What You Need To Know
- A group of migrants sent to New York City by Texas Gov. Greg Abbott arrived in Manhattan by bus on Friday
- The drop-off marked the first time Texas has sent a bus carrying migrants directly to the city, according to Abbott
- His announcement escalated what Mayor Eric Adams on Thursday called a “crisis” growing due to lack of city housing and resources for asylum seekers
“Because of President Biden’s continued refusal to acknowledge the crisis caused by his open border policies, the state of Texas has had to take unprecedented action to keep our communities safe,” Abbott said in a statement.
“In addition to Washington, D.C., New York City is the ideal destination for these migrants, who can receive the abundance of city services and housing that Mayor Eric Adams has boasted about within the sanctuary city,” he added. “I hope he follows through on his promise of welcoming all migrants with open arms so that our overrun and overwhelmed border towns can find relief.”
Fifty-four migrants arrived on Friday’s bus, the Mayor’s Office of Immigrant Affairs said. Volunteers with a group called Grannies Respond welcomed them to the city.
“We fed these people, every single one of them, and we got them off the bus,” Grannies Respond Executive Director Catherine Cole said. “And we sorted them out, who’s staying in New York, who’s not.”
One of the bus passengers, Gustavo Rodriguez, told NY1 he journeyed from Venezuela through Central America and Mexico before arriving in Texas.
“It started in the jungle. It was complicated,” Rodriguez said in Spanish. “There was a moment in which we spent three days walking. We ran out of food. It was very intense.”
A family of migrants he was with suggested he go to New York, he said.
“They told us to come to New York, that there was more work. There were more spaces for Venezuelans,” he said. “We can live in shelters, and we are looking for a shelter, that we can have food and we can work.”
In a statement posted to Twitter Friday morning, Adams’ press secretary, Fabien Levy, accused Abbott of using “human beings as political pawn” by sending migrants to the five boroughs.
“NYC will continue to welcome asylum seekers [with] open arms, as we have always done, but we still need support from DC,” he wrote, doubling down on Adams’ calls for the federal government to provide resources to support the growing group.
Abbott’s announcement came a day after Adams declined his invitation to visit Texas’ southern border to see what the governor described as a “dire situation” stemming from an influx of migrants there.
“What the Texas governor should do is invite those who were trying to find housing in his state to give them housing, instead of sending them here,” Adams said at a news conference Thursday, adding that he believed Abbott “set [the city] up” by asking the migrants where they wished to seek shelter.
“We believe, based on our preliminary review, people were being interviewed at the border and say, ‘Which state would you like to go to?’ Who’s not going to say New York?
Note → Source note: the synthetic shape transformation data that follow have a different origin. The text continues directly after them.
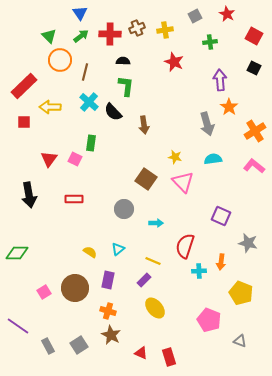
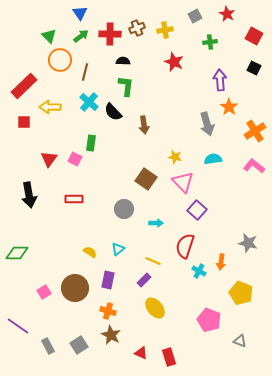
purple square at (221, 216): moved 24 px left, 6 px up; rotated 18 degrees clockwise
cyan cross at (199, 271): rotated 32 degrees clockwise
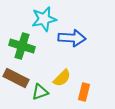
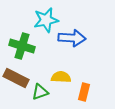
cyan star: moved 2 px right, 1 px down
yellow semicircle: moved 1 px left, 1 px up; rotated 132 degrees counterclockwise
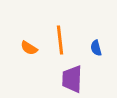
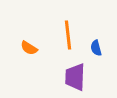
orange line: moved 8 px right, 5 px up
purple trapezoid: moved 3 px right, 2 px up
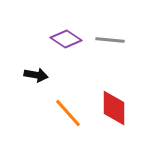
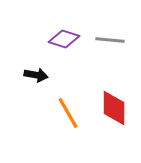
purple diamond: moved 2 px left; rotated 16 degrees counterclockwise
orange line: rotated 12 degrees clockwise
That’s a set up question,” the mayor said. “And this is a real crisis. I don’t know why people are trying to downplay this crisis of almost a hundred new arrivals a day.”
Asked about Abbott’s announcement on Friday, White House press secretary Karine Jean-Pierre called the move a “political ploy.”
"There's a legal process that we have going on right now," she said. "And if he cared about it, if he was really, really serious, he would let that process move through, but instead he wants to play politics and use the lives of migrants who are desperate to be here, who are trying to find a better life for themselves and use them, [while] also costing his constituents over $1 million. That's what he's doing."
In a joint statement released Friday morning, the Legal Aid Society and the Coalition for the Homeless said Abbott was “shamelessly exploiting” the migrants he sent to New York City to “serve some myopic political purpose,” but added that the city “must ensure that beds and critical services are immediately available to meet any demand.”
“As representatives of homeless New Yorkers and the legal team who secured New York’s historic right to shelter law, we will continue to monitor this development including onsite at the city’s shelter intake centers for both individuals and for families,” they said.
“We call on City Hall to immediately provide this administration’s plan for addressing the needs of all migrants arriving in New York City and requiring our help,” they added.
Rodriguez on Friday said it was possible he would stay in the city if he could find stable work.
“I’m here for my family’s dreams,” he said. “A better life.”